RECORDS SHOWN.
=== Begin Enclosure ===
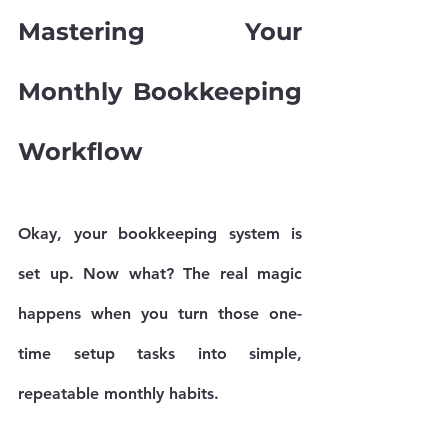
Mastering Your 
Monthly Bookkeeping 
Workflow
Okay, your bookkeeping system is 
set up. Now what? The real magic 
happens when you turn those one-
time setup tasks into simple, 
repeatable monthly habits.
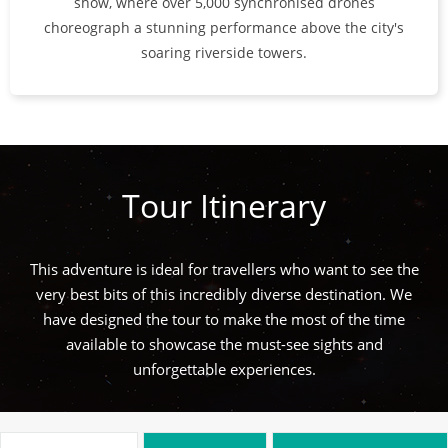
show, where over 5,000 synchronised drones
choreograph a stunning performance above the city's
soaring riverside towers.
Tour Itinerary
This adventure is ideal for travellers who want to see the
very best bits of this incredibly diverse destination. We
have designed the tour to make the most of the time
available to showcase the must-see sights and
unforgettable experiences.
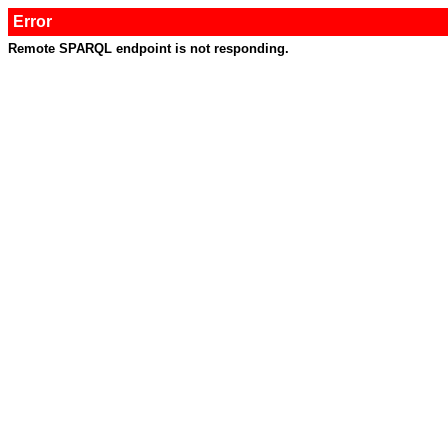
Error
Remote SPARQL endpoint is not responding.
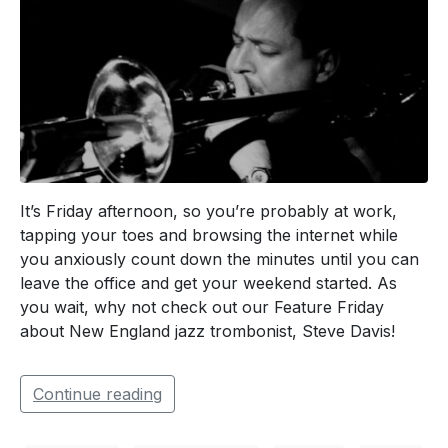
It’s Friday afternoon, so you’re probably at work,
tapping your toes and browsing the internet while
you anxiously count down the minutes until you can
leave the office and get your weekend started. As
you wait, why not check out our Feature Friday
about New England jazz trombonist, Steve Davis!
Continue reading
=== End Enclosure ===
=== Begin Enclosure ===
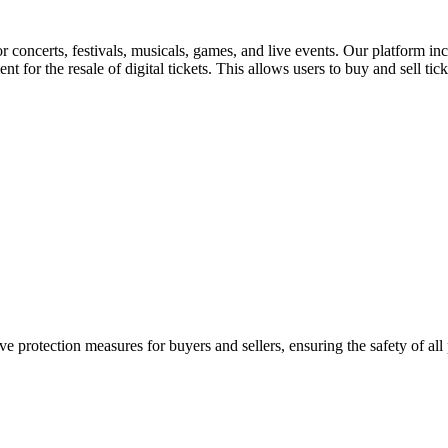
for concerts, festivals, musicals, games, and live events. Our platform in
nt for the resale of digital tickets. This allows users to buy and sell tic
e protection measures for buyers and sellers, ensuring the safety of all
=== End Enclosure ===
EXERCISE DESCRIPTION. Look for the word "time" in the listing above, and copy every line where you find it.

ANSWER BELOW.
time setup tasks into simple, 
have designed the tour to make the most of the time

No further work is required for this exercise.